Bugün, dedelerimizin, anneannelerimizin zamanında var olmayan yüzlerce toksine maruz kalıyoruz. Bu kadar toksine maruz kalıyoruz ama bu zararı telafi edecek besinlerden de yararlanmıyoruz. Yediklerimiz bizi beslemek şöyle dursun hasta ediyor. Bir süpermarketten aldığınız paketlenmiş bir gıdanın içinde aklınıza, hayalinize bile gelmeyen katkı maddeleri, kimyasallar var. Bir fast-food restoranına gittiğinizde önünüze gelen hamburgerde, patates kızartmasındaki en tehlikeli, en zararlı bileşenin trans yağlar olduğunu düşünüyorsanız yanıldığınızı söyleyebilirim. Kanser salgınının sorumlusu işte tüm bu unsurların bir araya gelmesidir. Tam anlamıyla kusursuz bir fırtına.
Sağlıklı bir birey olmak için 5 altın öneriniz nedir?
− Şekeri, tatlıyı, buğday ürünlerini hayatınızdan çıkarın.
− Sebzeleri, meyveleri mevsiminde tüketin.
− Yediğiniz tavuğu, yumurtayı, eti özenle seçin.
− Evinizde yoğurt mayalayın, turşu kurun.
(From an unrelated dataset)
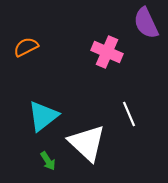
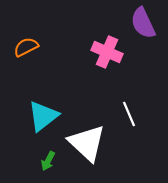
purple semicircle: moved 3 px left
green arrow: rotated 60 degrees clockwise
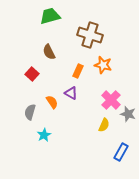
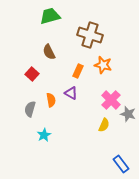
orange semicircle: moved 1 px left, 2 px up; rotated 24 degrees clockwise
gray semicircle: moved 3 px up
blue rectangle: moved 12 px down; rotated 66 degrees counterclockwise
− Hareketli bir yaşam sürün.
Doktorluk ve yazarlık kimliğinizin yanında iyi bir okur musunuz? Bir başucu kitabınız var mı?
İyi bir okurum. Çok yoğun bir tempoda çalışsam da okumaya her zaman vakit ayırırım. Sevdiğim pek çok kitap, pek çok yazar var ama Ahmet Hamdi Tanpınar’ın Saatleri Ayarlama Enstitüsü’nün yeri ayrıdır.
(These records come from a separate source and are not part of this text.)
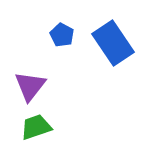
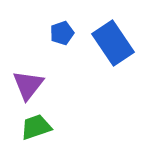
blue pentagon: moved 2 px up; rotated 25 degrees clockwise
purple triangle: moved 2 px left, 1 px up
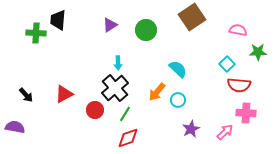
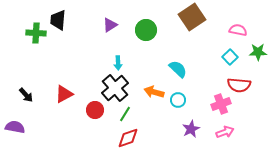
cyan square: moved 3 px right, 7 px up
orange arrow: moved 3 px left; rotated 66 degrees clockwise
pink cross: moved 25 px left, 9 px up; rotated 24 degrees counterclockwise
pink arrow: rotated 24 degrees clockwise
Kitabın Ortası okurlarına okumaları için tavsiye edebileceğiniz kitaplar var mı?
İlber Ortaylı’nın tüm kitapları, Gabriel Garcia Marquez –özellikle de Yüzyıllık Yalnızlık; Stefan Zweig Amok Koşucusu; Sait Faik Abasıyanık özellikle de Mahalle Kahvesikitabındaki “Sinağrit Baba” hikâyesi… Oğuz Atay tüm kitapları ama özellikle Tutunamayanlar; İhsan Oktay Anar Puslu Kıtalar Atlası ve Turgut Uyar’ın, Cemal Süreya’nın tüm şiir kitapları…
“Dr. Ümit Aktaş: Hastalıkları önlemenin tek yolu doğru beslenmek”, Kitabın Ortası dergisi, Nisan 2019, sayı 25.